As we reported last week, the section is intended to serve both as a permanent addition to the bike network and to help people detouring around construction on the Burke-Gilman Trail and on Brooklyn Ave.
As with all protected bike lane projects, the biggest challenge is the intersections. 40th and Brooklyn was already a four-way stop (temporarily 3-way stop due to construction west of Brooklyn), and that will remain essentially the same.
40th and the Ave had a traffic signal, but SDOT engineers studied use and determined that the vast majority of cross traffic was actually people walking. So they turned the signal into a flashing red all-way stop, which should decrease the wait time for people walking and help traffic flow, SDOT Traffic Engineer Dongho Chang told the Seattle Bicycle Advisory Board.
At 40th and 15th Ave, SDOT added a “scramble” phase, also known as an all-walk phase. This allows people on foot to cross diagonally, saving them potential wait time. The city also added signs telling people biking they can go during the walk phase, but to yield to people walking.
Chang sent me this photo demonstrating the all-walk phase with the message: “All pedestrian walk signal… students catch on fast!”
The new bike lanes almost connect UW campus to the existing bike lanes under the University Bridge to the crazy 5-way intersection and connection to the Burke-Gilman Trail at 7th Ave NE. While the city no longer owns some of the right-of-way to connect them, they are working with UW to figure something out, Chang said:
We’re working with UW on the west side of Lincoln Way to see if we can provide additional improvements from the off-ramp to the 5-way intersection/connection to the Burke. Lincoln Way was vacated and is now UW’s property, so SDOT does not have the ability to make changes through that section. They have lots of construction activity on the building side so they may not be able to provide much of a facility for bicycle riders and pedestrian in the short term. UW is making some amazing improvements along the Burke so it’ll be worth the wait.
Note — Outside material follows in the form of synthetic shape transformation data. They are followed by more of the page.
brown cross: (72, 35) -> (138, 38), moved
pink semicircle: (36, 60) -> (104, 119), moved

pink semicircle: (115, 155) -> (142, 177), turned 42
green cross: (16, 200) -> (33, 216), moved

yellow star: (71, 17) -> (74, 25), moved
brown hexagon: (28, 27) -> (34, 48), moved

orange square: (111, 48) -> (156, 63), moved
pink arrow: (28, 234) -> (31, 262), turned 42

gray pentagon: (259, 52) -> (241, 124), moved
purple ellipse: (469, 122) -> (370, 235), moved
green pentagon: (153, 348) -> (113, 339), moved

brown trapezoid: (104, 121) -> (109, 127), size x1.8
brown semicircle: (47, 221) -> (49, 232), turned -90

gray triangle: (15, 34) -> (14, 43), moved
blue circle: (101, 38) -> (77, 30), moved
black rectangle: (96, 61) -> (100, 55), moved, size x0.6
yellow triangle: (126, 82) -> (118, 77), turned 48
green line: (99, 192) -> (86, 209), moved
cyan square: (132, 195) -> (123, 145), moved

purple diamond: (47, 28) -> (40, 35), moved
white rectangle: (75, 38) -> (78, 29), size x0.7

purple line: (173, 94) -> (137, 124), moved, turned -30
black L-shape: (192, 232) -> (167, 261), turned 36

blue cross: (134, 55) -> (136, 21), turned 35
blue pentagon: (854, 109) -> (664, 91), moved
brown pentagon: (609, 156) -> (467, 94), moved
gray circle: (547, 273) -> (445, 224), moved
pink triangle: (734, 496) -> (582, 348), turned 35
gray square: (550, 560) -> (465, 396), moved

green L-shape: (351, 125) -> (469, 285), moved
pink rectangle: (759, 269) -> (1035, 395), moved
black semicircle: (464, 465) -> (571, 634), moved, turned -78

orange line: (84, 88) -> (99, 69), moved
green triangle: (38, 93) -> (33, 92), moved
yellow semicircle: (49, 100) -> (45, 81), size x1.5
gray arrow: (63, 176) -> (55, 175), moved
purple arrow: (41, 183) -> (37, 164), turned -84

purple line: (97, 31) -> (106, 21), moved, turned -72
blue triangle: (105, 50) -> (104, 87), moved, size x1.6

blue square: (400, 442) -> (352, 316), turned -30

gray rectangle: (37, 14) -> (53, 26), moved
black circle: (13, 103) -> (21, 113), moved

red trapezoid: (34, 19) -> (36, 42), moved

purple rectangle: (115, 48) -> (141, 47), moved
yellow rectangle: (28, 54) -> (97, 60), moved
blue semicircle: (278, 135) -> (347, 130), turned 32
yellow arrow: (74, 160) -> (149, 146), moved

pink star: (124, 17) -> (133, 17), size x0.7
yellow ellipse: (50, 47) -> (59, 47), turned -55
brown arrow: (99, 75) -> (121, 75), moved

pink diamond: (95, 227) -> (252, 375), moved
One exciting aspect of the new protected bike lanes is the fact that the city built them as though they were just part of the normal way we do road work these days. As the City Council is (hopefully) on the verge of passing a Bike Master Plan that includes 100 miles of protected bike lanes, it is not practical to debate every block of them to death. Big projects need lots of outreach, of course. But projects like upgrading existing paint-only bike lanes (the case here) should not always require such work.